Les arts d’Asie, le second pilier
Né en 2001, le salon, spécialisé à ses débuts dans les arts d’Afrique, d’Océanie et des Amériques, a accordé une véritable place aux arts d’Asie en 2015, ouverture qu’il conforte cette année avec une vingtaine de galeries sur les 78 sélectionnées au total. Mais rectifions d’ores et déjà le tir : lorsqu’on parle d’art tribal d’Asie, on englobe également le volet des arts de l’Himalaya, de certaines régions de l’Inde et de l’Indonésie. Ainsi, Frédéric Rond, de la galerie Asian Heritage, dévoile une stèle votive népalaise du XIVe siècle figurant la terrible Kali, «une pièce à l’ancienneté remarquable et dont la qualité de sculpture la rapproche d’un travail classique.» La nouveauté concerne précisément l’art asiatique classique : des œuvres hindous et khmères de la galerie Jacques Barrère (Paris) aux paravents japonais de Gregg Baker (Londres), en passant par les sculptures bouddhiques tibétaines de Famarte (Knokke), les netsuke raffinés de Max Rutherston (Londres) ou une somptueuse tête de bodhisattva du Gandhara (IIIe-IVe siècle) de Christophe Hioco (Paris), aux traits délicats hérités de l’art grec. Ce dernier a d’ailleurs joué un rôle moteur pour renforcer la présence des arts asiatiques, ouverture que soutient Pierre Moos, le directeur du Parcours des mondes, avec pour stratégie de «créer une véritable semaine asiatique en juin 2017 à Paris, tout comme Londres et New York ont la leur», nous apprend-il. Les résultats des ventes de juin dernier à Drouot confortent le bien-fondé de cette initiative, avec un produit total de plus de 12 M€. Mais cette volonté de mettre à l’honneur les arts d’Asie reflète également l’évolution des collections, qui se font de plus en plus éclectiques. Dans cette perspective, la galerie SL (Paris) a recréé l’appartement de «Monsieur X», un collectionneur imaginaire. Dans un intérieur design, composé de meubles et de luminaires des années 1950-1980, sont associées des peintures coloniales, des sculptures d’Afrique de l’Ouest (une statue mbala de la République démocratique du Congo) et des œuvres de Bornéo (une statue d’ancêtre tao tao)... On retrouve là le dialogue qu’instauraient déjà les collectionneurs et les artistes au début du XXe siècle, cette transversalité qui s’affirme au sein même des spécialités du parcours.

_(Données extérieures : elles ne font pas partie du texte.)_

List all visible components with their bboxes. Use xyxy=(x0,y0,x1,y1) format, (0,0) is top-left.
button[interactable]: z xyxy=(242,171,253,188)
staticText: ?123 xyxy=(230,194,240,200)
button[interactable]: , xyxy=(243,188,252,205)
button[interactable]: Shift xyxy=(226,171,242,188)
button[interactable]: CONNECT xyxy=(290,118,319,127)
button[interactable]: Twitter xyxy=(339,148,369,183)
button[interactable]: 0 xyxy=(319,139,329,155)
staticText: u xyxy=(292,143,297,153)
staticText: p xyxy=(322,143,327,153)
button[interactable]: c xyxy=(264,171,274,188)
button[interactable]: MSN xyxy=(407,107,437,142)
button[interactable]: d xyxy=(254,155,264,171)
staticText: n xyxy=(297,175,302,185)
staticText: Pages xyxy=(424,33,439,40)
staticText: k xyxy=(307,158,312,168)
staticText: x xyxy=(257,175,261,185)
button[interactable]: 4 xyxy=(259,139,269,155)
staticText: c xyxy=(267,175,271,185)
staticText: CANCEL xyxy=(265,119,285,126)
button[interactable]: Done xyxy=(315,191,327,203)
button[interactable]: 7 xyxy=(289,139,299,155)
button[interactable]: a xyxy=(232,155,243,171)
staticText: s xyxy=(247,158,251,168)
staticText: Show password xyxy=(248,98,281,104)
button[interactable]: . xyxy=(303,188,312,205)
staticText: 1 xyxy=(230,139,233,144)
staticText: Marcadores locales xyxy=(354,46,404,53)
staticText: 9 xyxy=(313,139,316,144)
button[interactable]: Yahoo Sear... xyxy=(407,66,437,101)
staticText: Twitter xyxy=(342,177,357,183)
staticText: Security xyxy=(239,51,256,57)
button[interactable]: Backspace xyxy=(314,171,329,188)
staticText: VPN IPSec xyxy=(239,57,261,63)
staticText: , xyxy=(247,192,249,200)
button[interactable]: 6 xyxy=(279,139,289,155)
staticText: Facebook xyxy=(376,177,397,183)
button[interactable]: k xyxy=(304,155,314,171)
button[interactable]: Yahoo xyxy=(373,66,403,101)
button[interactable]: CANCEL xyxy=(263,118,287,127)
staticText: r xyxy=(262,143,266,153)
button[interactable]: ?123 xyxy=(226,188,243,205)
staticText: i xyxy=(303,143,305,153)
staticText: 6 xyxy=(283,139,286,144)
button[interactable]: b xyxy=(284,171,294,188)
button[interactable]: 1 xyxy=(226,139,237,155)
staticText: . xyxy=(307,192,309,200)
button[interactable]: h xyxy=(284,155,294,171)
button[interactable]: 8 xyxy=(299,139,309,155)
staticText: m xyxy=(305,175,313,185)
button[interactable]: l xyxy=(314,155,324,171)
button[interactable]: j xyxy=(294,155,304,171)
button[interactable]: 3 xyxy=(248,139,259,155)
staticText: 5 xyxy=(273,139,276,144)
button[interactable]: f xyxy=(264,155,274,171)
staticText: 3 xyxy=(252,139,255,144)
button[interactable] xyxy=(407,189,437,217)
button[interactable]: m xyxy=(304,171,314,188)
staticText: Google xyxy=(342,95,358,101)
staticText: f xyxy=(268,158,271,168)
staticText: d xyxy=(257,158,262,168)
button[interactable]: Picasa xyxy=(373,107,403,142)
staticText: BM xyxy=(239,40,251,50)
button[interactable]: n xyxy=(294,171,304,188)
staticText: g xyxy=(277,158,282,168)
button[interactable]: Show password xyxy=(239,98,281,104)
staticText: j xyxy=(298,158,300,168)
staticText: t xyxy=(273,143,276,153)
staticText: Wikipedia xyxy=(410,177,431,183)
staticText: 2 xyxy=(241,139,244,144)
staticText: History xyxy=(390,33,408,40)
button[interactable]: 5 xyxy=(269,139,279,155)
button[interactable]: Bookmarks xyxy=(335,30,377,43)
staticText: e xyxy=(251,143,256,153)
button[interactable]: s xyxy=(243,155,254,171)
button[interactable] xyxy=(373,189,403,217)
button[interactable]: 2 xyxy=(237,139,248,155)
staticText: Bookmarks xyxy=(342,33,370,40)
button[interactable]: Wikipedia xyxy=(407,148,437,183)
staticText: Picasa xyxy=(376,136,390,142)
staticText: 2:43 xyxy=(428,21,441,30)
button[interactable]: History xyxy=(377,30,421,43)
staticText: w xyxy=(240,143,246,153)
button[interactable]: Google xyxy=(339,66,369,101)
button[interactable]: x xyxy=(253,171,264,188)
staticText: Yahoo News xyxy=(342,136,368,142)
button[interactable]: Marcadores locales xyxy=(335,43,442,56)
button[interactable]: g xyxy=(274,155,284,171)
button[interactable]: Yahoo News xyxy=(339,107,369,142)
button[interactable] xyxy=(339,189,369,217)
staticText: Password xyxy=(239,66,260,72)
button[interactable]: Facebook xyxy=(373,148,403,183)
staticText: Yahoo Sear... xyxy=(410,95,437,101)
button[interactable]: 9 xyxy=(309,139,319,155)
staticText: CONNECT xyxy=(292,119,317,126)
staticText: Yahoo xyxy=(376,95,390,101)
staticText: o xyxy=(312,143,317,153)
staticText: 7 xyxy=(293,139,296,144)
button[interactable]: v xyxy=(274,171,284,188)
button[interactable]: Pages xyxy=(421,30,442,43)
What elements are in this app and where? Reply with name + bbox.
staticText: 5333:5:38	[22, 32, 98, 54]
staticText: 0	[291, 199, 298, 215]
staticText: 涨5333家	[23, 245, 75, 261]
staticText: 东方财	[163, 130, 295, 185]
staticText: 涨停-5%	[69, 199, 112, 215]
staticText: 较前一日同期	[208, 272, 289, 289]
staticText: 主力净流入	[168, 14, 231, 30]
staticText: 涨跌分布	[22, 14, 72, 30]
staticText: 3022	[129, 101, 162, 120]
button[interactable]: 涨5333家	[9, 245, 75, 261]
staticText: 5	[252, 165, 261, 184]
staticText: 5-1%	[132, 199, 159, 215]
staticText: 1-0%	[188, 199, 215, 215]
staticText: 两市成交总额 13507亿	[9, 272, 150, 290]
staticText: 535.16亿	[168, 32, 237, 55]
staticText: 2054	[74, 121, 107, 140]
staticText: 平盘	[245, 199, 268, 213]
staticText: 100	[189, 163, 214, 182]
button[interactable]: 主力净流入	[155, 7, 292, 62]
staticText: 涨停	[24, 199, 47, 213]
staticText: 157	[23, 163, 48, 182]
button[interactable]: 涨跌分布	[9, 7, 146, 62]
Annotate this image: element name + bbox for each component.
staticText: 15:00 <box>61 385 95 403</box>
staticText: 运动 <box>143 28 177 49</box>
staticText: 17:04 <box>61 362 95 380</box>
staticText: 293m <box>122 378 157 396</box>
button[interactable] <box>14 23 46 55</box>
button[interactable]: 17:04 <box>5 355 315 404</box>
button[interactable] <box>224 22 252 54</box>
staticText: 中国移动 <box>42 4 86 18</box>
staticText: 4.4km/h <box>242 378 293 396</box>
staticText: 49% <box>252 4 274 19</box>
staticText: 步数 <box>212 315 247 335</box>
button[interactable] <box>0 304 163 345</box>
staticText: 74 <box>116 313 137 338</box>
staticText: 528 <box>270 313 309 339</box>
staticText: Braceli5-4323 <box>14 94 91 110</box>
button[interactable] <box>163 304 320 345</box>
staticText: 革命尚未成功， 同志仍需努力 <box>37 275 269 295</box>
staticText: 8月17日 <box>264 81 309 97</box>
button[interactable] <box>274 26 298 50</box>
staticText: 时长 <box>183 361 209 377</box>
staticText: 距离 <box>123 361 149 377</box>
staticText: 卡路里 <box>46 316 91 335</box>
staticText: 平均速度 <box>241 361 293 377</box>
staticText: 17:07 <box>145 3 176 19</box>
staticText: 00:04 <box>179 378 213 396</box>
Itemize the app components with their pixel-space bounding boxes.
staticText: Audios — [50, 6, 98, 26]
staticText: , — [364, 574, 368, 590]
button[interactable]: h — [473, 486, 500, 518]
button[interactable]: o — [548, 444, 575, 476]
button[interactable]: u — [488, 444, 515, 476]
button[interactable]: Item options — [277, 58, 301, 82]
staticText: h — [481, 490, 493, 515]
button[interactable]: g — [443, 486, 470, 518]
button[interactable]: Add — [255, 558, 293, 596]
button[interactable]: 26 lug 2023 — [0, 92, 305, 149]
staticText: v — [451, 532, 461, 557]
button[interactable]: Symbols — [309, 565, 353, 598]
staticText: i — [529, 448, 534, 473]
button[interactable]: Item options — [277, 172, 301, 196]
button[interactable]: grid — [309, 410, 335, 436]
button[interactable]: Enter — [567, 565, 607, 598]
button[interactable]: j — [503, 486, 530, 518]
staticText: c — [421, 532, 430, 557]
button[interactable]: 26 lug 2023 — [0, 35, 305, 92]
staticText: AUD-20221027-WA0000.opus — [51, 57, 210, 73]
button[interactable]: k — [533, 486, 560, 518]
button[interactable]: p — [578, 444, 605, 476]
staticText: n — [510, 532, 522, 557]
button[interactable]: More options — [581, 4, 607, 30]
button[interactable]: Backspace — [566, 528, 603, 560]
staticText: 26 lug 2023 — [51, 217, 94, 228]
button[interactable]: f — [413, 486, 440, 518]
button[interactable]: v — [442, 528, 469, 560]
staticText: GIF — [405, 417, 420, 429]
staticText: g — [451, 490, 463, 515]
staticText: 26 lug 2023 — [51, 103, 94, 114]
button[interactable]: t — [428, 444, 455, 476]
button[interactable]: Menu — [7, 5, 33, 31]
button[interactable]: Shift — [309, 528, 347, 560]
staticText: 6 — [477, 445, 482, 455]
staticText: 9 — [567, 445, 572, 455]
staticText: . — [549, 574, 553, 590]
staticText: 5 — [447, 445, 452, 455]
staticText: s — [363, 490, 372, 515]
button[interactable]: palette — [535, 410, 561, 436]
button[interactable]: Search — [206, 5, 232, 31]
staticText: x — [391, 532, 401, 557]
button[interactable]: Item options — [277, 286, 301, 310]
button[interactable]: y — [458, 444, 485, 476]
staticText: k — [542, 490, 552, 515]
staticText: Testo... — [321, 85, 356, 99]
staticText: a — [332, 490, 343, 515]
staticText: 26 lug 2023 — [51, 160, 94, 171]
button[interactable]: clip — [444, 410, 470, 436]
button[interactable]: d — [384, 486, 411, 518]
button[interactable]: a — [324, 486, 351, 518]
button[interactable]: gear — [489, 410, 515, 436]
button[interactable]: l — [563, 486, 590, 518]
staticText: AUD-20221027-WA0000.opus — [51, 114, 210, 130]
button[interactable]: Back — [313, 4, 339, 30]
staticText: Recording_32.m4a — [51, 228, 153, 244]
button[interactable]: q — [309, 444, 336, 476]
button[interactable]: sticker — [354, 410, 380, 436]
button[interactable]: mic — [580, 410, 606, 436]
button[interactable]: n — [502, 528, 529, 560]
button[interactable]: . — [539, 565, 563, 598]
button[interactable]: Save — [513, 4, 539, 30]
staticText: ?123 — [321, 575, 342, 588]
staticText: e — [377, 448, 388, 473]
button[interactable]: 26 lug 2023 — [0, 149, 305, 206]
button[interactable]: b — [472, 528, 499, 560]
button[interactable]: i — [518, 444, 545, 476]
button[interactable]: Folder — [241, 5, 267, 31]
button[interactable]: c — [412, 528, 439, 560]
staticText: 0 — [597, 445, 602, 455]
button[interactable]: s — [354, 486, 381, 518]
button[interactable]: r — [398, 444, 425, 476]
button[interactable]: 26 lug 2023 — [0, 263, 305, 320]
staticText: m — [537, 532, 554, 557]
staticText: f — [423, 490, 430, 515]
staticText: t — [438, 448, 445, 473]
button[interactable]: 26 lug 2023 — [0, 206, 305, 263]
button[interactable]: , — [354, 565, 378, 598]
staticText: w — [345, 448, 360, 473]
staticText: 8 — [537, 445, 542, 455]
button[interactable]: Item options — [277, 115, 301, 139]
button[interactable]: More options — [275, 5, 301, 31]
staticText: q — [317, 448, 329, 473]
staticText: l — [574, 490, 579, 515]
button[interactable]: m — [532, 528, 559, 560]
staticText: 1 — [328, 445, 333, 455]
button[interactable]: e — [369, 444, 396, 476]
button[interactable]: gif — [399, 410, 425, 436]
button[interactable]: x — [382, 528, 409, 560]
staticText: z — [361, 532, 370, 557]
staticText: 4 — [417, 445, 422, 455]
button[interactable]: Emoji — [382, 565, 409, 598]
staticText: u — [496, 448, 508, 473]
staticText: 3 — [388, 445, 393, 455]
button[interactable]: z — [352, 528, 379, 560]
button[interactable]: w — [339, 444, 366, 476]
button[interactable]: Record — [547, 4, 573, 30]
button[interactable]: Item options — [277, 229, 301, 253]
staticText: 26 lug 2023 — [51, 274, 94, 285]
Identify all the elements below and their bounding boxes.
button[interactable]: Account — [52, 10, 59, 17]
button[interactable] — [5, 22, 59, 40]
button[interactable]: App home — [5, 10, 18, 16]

Entre enthousiasme et prudence
Alors que toutes les conditions sont réunies pour que la quinzième édition du salon soit sous le signe de l’effervescence « Les années avec la Biennale des antiquaires ont toujours été positives », souligne Pierre Moos , une seule inconnue demeure, planant comme une épée de Damoclès : les collectionneurs internationaux seront-ils bien au rendez-vous ? L’image de Paris véhiculée par les médias étrangers n’a rien de rassurant... Bruxelles a déjà grandement pâti d’une terrible communication. De quoi jouer la carte de la prudence : certains ne participeront pas à la Biennale cette année, comme la galerie Didier Claes, qui a par ailleurs une actualité importante en septembre avec l’ouverture d’un nouvel espace à Bruxelles, dans le quartier des galeries d’art contemporain. D’autres feront «galerie commune», comme Christophe Hioco, Éric Pouillot, Alexis Renard et Kapoor Galleries Inc., ce qui permet à la galerie new-yorkaise de venir à moindres frais. Quoi qu’il en soit, le point positif reste le profil des amateurs de ce secteur, érudits, curieux et continûment passionnés. Patrick Grimaud, collectionneur d’arts de l’Himalaya, le confirme : «Le Parcours est une formidable occasion de croiser de nouvelles galeries et d’avoir des surprises. Il y a deux ans, j’ai découvert un masque himalayen de Citipati (divinité protectrice) chez Olivier Larroque (Nîmes), qui est pourtant spécialisé en Afrique noire !» Comme beaucoup, il reste impatient de découvrir l’édition 2016.